Installation view of 《Axe and Dummy Heads》 (Insa Art Space, 2020) ©Insa Art Space

The exhibition title 《Axe and Dummy Heads》 refers to the props used in the 1895 film The Execution of Mary, Queen of Scots, known as the first instance of cinematic special effects. To depict the beheading scene of Mary, Queen of Scots, the filmmakers used an axe and a dummy head—substituting the actress with a mannequin between two consecutive shots. In the omitted interval between the queen’s final pose and her head dropping to the floor, an off-screen reality emerges: the coordinated movement of staff and technicians, each fulfilling their role to perfect the illusion of realism.

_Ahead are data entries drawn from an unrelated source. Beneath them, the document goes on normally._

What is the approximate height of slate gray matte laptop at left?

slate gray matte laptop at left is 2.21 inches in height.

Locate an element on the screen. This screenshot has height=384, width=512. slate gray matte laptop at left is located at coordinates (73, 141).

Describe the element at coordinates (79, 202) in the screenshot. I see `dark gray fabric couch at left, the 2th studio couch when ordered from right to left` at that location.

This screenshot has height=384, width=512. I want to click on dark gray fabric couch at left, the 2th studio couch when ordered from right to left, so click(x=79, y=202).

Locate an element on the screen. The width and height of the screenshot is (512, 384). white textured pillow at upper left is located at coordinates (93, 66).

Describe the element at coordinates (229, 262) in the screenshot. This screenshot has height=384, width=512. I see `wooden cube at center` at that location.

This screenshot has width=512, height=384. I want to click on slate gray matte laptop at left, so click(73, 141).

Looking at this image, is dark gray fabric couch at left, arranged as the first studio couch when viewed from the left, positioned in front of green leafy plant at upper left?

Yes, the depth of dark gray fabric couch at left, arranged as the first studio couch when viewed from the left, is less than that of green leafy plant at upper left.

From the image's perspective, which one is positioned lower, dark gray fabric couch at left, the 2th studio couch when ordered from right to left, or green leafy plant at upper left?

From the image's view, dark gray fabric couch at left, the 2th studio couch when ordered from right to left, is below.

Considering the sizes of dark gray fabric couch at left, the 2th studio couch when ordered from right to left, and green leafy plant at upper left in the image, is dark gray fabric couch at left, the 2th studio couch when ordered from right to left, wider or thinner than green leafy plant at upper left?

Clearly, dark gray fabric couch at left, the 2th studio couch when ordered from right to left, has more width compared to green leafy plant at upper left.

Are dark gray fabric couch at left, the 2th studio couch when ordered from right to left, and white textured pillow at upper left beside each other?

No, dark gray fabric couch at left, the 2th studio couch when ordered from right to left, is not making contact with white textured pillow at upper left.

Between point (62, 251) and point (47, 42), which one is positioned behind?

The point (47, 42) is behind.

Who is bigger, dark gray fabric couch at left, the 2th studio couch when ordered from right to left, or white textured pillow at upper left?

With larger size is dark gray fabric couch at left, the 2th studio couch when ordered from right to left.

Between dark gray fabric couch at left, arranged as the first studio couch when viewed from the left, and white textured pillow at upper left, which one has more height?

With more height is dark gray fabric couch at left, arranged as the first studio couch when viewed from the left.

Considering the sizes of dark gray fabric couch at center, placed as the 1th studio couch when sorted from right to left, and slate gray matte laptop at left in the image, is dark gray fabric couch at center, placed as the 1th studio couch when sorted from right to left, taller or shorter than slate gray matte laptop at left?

The collaborative group Kula! interprets this “interval of omission”—the invisible time of substitution and labor—as a tacit promise: a willingness to carve away parts of oneself and merge into the domain of the other. The name Kula! derives from the cyclical gift-exchange system practiced by communities in the Melanesian islands of the South Pacific, where gifts circulate among participants, fostering mutual dependence and trust.

The three participating artists continuously explore this notion as a working methodology, focusing on how their individual practices—video, performance, and sculpture—intertwine, exchange materials, and generate sensory and conceptual byproducts through collaboration.

Installation view of 《Axe and Dummy Heads》 (Insa Art Space, 2020) ©Insa Art Space

Rather than emphasizing hybridized outcomes, the exhibition foregrounds the temporal and processual layers lost before arriving at a “finished” state. It reveals how the process of exchange—between mediums, between artists, between on-screen and off-screen realities—opens unseen durations of creative labor.

Just as the early cinematic technique of substitution revealed another temporality hidden between frames, the exhibition illuminates the elasticity of time and collaboration that underlies artistic production itself.

Sojin Kwak, Bent, 2020, 2-channel video installation, 8min 11sec. ©Insa Art Space

Examining the artists’ exchange and disruption across mediums, the show uncovers shared metaphors embedded in their individual motifs—each suggesting survival through concealment, transformation through disappearance, or endurance through threat. For instance, one work references a fairy tale in which a character must hide their name to survive; another invokes the silkworm’s self-consuming lifecycle; another functions like a black box recording collisions and crises.

Through this interplay, the exhibition reveals not a seamless fusion but a tensioned coexistence—where “medium-specific expertise” is willingly relinquished under the gaze of others. Ultimately, the exhibition invites encounters with traces that resist surrender: fragments of individuality that persist through language, debris, and offscreen presence, laying bare the raw psychic space between ideal and reality, illusion and exteriority.